Um, depends what you mean when you say a $10,000 bond. Typical usage I see is $10,000 is the principal, or face value or par value. That is the amount repaid on maturity. Since that is a date in the future, a $10,000 bond (with market rate coupons) is generally worth less than $10,000. Exceptions would be negative interest rate environment. Higher than prevailing rate coupons can also drive the price above par. Market scarcity combined with regulatory constraints can raise price above par too.

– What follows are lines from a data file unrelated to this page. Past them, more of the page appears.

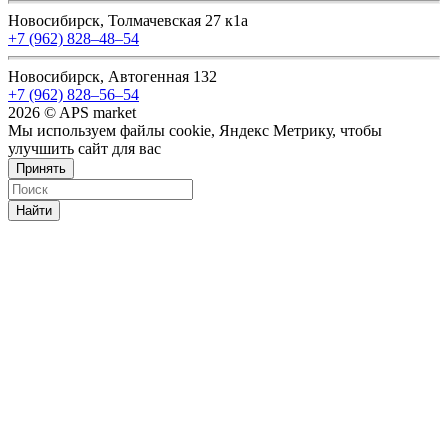
Новосибирск, Толмачевская 27 к1а
+7 (962) 828‒48‒54
Новосибирск, Автогенная 132
+7 (962) 828‒56‒54
2026 © APS market
Мы используем файлы cookie, Яндекс Метрику, чтобы
улучшить сайт для вас
Принять
Найти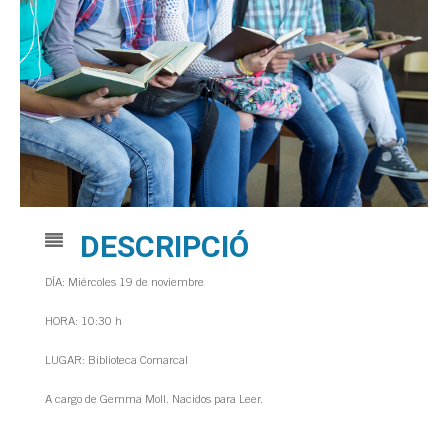
DESCRIPCIÓ
DÍA: Miércoles 19 de noviembre
HORA: 10:30 h
LUGAR: Biblioteca Comarcal
A cargo de Gemma Moll. Nacidos para Leer.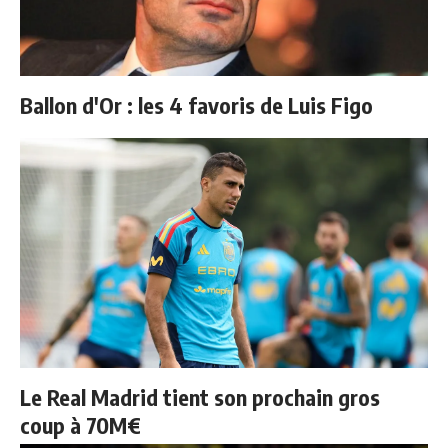
Ballon d'Or : les 4 favoris de Luis Figo
Le Real Madrid tient son prochain gros
coup à 70M€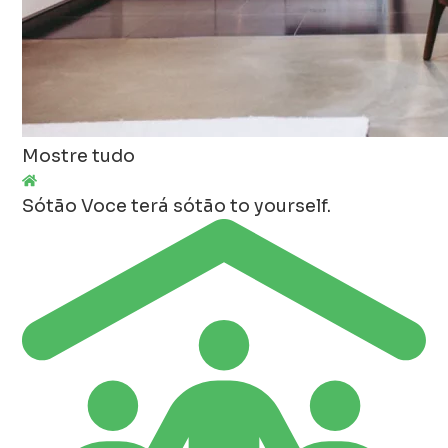
Mostre tudo
Sótão
Voce terá sótão to yourself.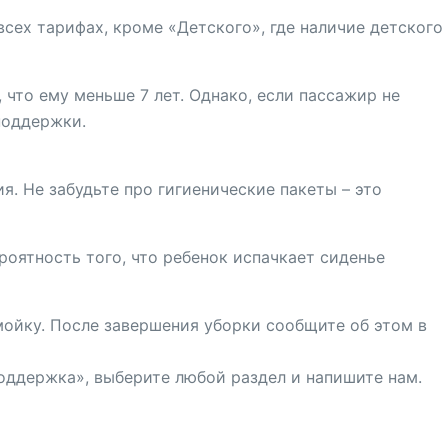
всех тарифах, кроме «Детского», где наличие детского
 что ему меньше 7 лет. Однако, если пассажир не
поддержки.
. Не забудьте про гигиенические пакеты – это
роятность того, что ребенок испачкает сиденье
 мойку. После завершения уборки сообщите об этом в
оддержка», выберите любой раздел и напишите нам.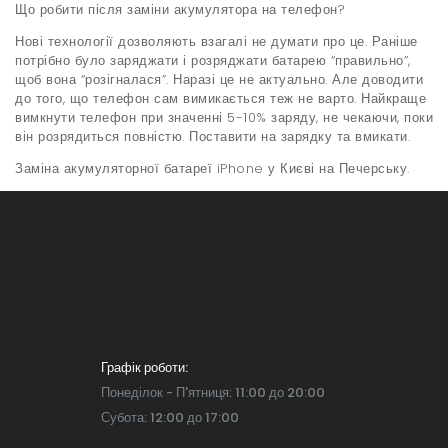
Що робити після заміни акумулятора на телефон?
Нові технології дозволяють взагалі не думати про це. Раніше
потрібно було заряджати і розряджати батарею “правильно”,
щоб вона “розігналася”. Наразі це не актуально. Але доводити
до того, що телефон сам вимикається теж не варто. Найкраще
вимкнути телефон при значенні 5-10% заряду, не чекаючи, поки
він розрядиться повністю. Поставити на зарядку та вмикати.
Заміна акумуляторної батареї iPhone у Києві на Печерську.
Графік роботи:
Понеділок - П'ятниця: 11:00 до 20:00
Субота: 12:00 до 17:00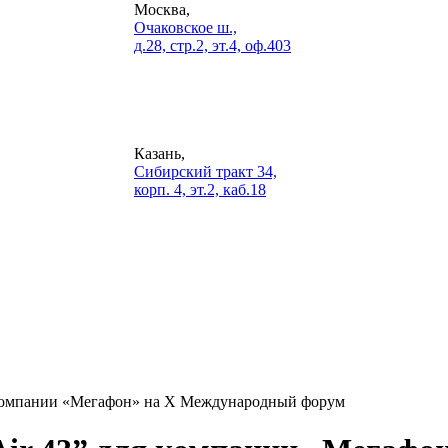
Москва,
Очаковское ш.,
д.28, стр.2, эт.4, оф.403
Казань,
Сибирский тракт 34,
корп. 4, эт.2, каб.18
я компании «Мегафон» на Х Международный форум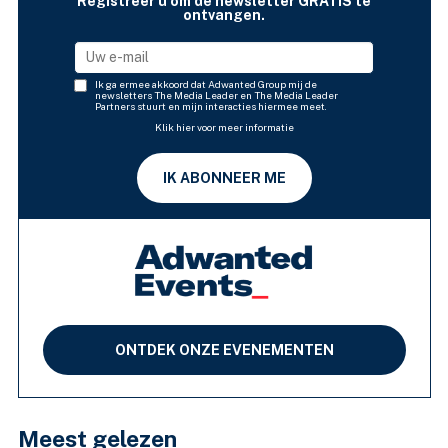
Registreer u om de newsletter GRATIS te
ontvangen.
Ik ga ermee akkoord dat Adwanted Group mij de
newsletters The Media Leader en The Media Leader
Partners stuurt en mijn interacties hiermee meet.
Klik hier voor meer informatie
IK ABONNEER ME
ONTDEK ONZE EVENEMENTEN
Meest gelezen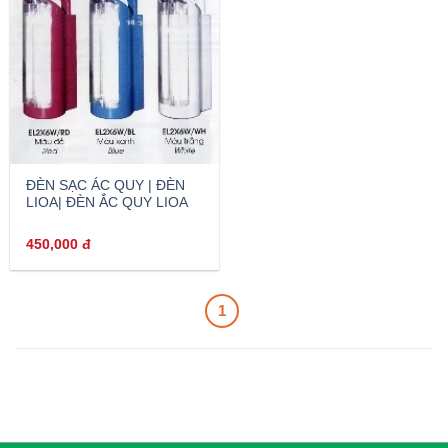
ĐÈN SẠC ÁC QUY | ĐÈN
LIOA| ĐÈN ẮC QUY LIOA
450,000
đ
1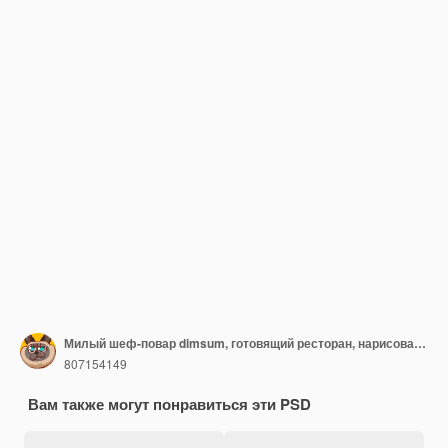
Милый шеф-повар dimsum, готовящий ресторан, нарисованный вручную иллюстрацией мультфильма
807154149
Вам также могут понравиться эти PSD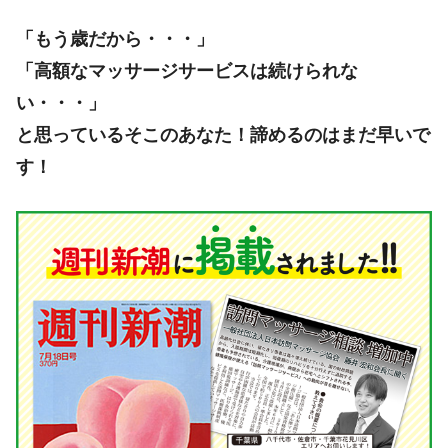
「もう歳だから・・・」
「高額なマッサージサービスは続けられな
い・・・」
と思っているそこのあなた！諦めるのはまだ早いで
す！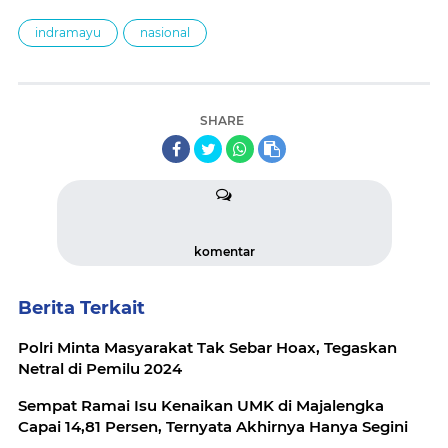
indramayu
nasional
SHARE
komentar
Berita Terkait
Polri Minta Masyarakat Tak Sebar Hoax, Tegaskan
Netral di Pemilu 2024
Sempat Ramai Isu Kenaikan UMK di Majalengka
Capai 14,81 Persen, Ternyata Akhirnya Hanya Segini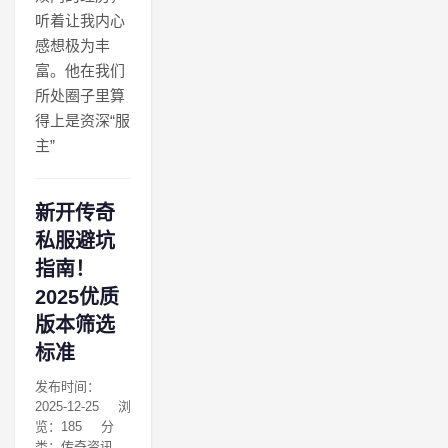
听着让我内心
感想极为丰
富。他在我们
所处圈子里算
得上是资深“服
主”
新开传奇
私服避坑
指南！
2025优质
版本筛选
标准
发布时间：
2025-12-25
浏
览：185
分
类：传奇资讯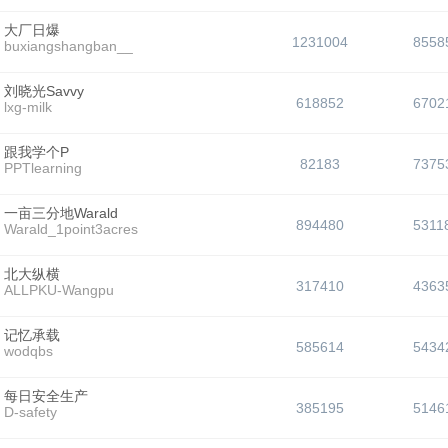
大厂日爆
1231004
8558
buxiangshangban__
刘晓光Savvy
618852
6702
lxg-milk
跟我学个P
82183
7375
PPTlearning
一亩三分地Warald
894480
5311
Warald_1point3acres
北大纵横
317410
4363
ALLPKU-Wangpu
记忆承载
585614
5434
wodqbs
每日安全生产
385195
5146
D-safety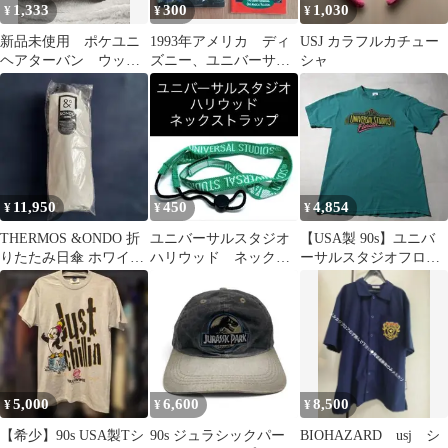
1,333
300
1,030
¥
¥
¥
新品未使用 ポケユニ
1993年アメリカ ディ
USJ カラフルカチュー
ヘアターバン ウッド
ズニー、ユニバーサル
シャ
ペッカー ユニバ
スタジオ パンフレット
USJ
11,950
450
4,854
¥
¥
¥
THERMOS &ONDO 折
ユニバーサルスタジオ
【USA製 90s】ユニバ
りたたみ日傘 ホワイト
ハリウッド ネックス
ーサルスタジオフロリ
SG-C601F新品未開封
トラップ グリーン
ダ Tシャツ ネオン ヴィ
ユニバ 海外 グッズ
ンテージ
5,000
6,600
8,500
¥
¥
¥
【希少】90s USA製Tシ
90s ジュラシックパー
BIOHAZARD usj シ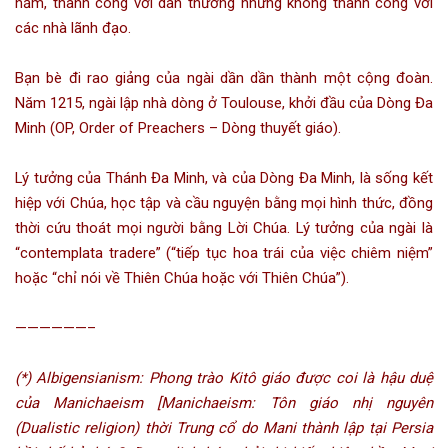
năm, thành công với dân thường nhưng không thành công với
các nhà lãnh đạo.
Bạn bè đi rao giảng của ngài dần dần thành một cộng đoàn.
Năm 1215, ngài lập nhà dòng ở Toulouse, khởi đầu của Dòng Đa
Minh (OP, Order of Preachers – Dòng thuyết giáo).
Lý tưởng của Thánh Đa Minh, và của Dòng Đa Minh, là sống kết
hiệp với Chúa, học tập và cầu nguyện bằng mọi hình thức, đồng
thời cứu thoát mọi người bằng Lời Chúa. Lý tưởng của ngài là
“contemplata tradere” (“tiếp tục hoa trái của việc chiêm niệm”
hoặc “chỉ nói về Thiên Chúa hoặc với Thiên Chúa”).
——————–
(*) Albigensianism: Phong trào Kitô giáo được coi là hậu duệ
của Manichaeism [Manichaeism: Tôn giáo nhị nguyên
(Dualistic religion) thời Trung cổ do Mani thành lập tại Persia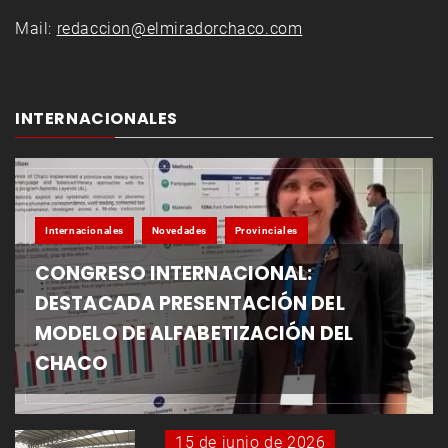
Mail:
redaccion@elmiradorchaco.com
INTERNACIONALES
Internacionales
Novedades
Provinciales
CONGRESO INTERNACIONAL:
DESTACADA PRESENTACIÓN DEL
MODELO DE ALFABETIZACIÓN DEL
CHACO
15 de junio de 2026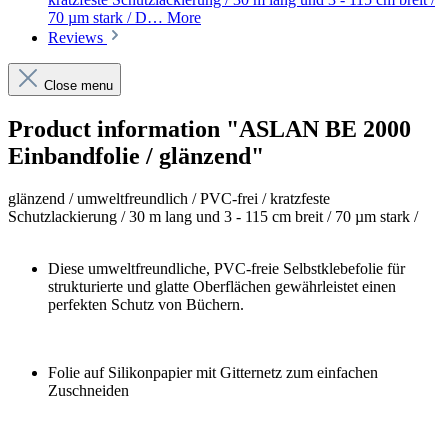
70 µm stark / D…
More
Reviews
Close menu
Product information "ASLAN BE 2000
Einbandfolie / glänzend"
glänzend / umweltfreundlich / PVC-frei / kratzfeste
Schutzlackierung / 30 m lang und 3 - 115 cm breit / 70 µm stark /
Diese umweltfreundliche, PVC-freie Selbstklebefolie für
strukturierte und glatte Oberflächen gewährleistet einen
perfekten Schutz von Büchern.
Folie auf Silikonpapier mit Gitternetz zum einfachen
Zuschneiden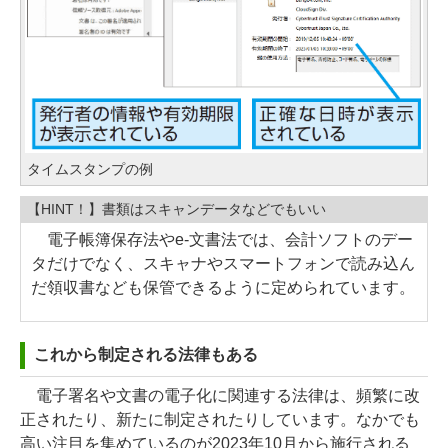
タイムスタンプの例
【HINT！】書類はスキャンデータなどでもいい
電子帳簿保存法やe-文書法では、会計ソフトのデー
タだけでなく、スキャナやスマートフォンで読み込ん
だ領収書なども保管できるように定められています。
これから制定される法律もある
電子署名や文書の電子化に関連する法律は、頻繁に改
正されたり、新たに制定されたりしています。なかでも
高い注目を集めているのが2023年10月から施行される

I think if the coupon rate = market interest rate then price is at par (maybe just at inception?). If coupon rate > interest rate then premium and vice versa, but I am a mere P&C actuary so this may be off
Nope, that’s the gist. There is a blue statement reporting convention that separates the accrued interest on the coupons into a separate column, so there is a little noise between the purchase price (most bonds aren’t bought exactly at issue) and the book value, but otherwise, that’s the high level idea. Bond traders can tell you the minutiae and where my generalizations fail.
In the first 10 years I worked, there was only one year when inflation was BELOW 8%: in half of those years it was over 10%. Most employers just kept raising salaries and prices to keep pace so inflation was perpetuated. Took punitive central bank intervention and a nasty recession to break the cycle.
I hope our central bankers are more skillful than they were 40+ years ago and can help break inflation before employers and employees accept it as the norm. At that point, only drastic actions work.
I agree completely. All they can do is crush the housing market and stock market. That’s just going to wipe out wealth and not stop inflation. People are going to be ultra unhappy. Our government can’t seem to stop shooting itself in the foot.
Maybe gas and refinery capacity is a primary issue on gas prices. Available labor is down due to COVID as well as Trump admin rules. Cars sold are down while prices are up and cars sit in lots waiting for parts.
And plenty of articles like this:
But its all Biden and Democrat spending in your mind I guess.
You can add stimulus money/quantitative easing raising demand during a supply shortage to basically all of these. Increased labor costs add to all other items.
New build house prices were up due to lumber scarcity related to COVID shutdowns. Existing prices went up due to lack of new build units, low interest rates.
Gas is significantly due to loss of refinery capacity (COVID) but also lack of investment in fossil fuel extraction/refining over the last 18 months due to Biden admin regulatory environment.
Car prices is largely chip shortage.
Labor shortage is stimulus money allowing people to not work plus COVID related retirements/shifting of priorities. Immigration runs way behind these.
Food is a lot of other items coming in. Labor costs, supply chain disruption, energy costs; it all gets passed on at the grocery store.
The Ukraine war is just a kicker on the end for these. Inflation had already been too high for 9 months before Putin set it off. But of course it was “transitory”, right?
Don’t forget these. The supply side goosing by the Fed and government policy did a lot of the damage. The chip shortage just made it particularly bad for cars by restricting supply even more than the normal COVID scrambling of supply chains.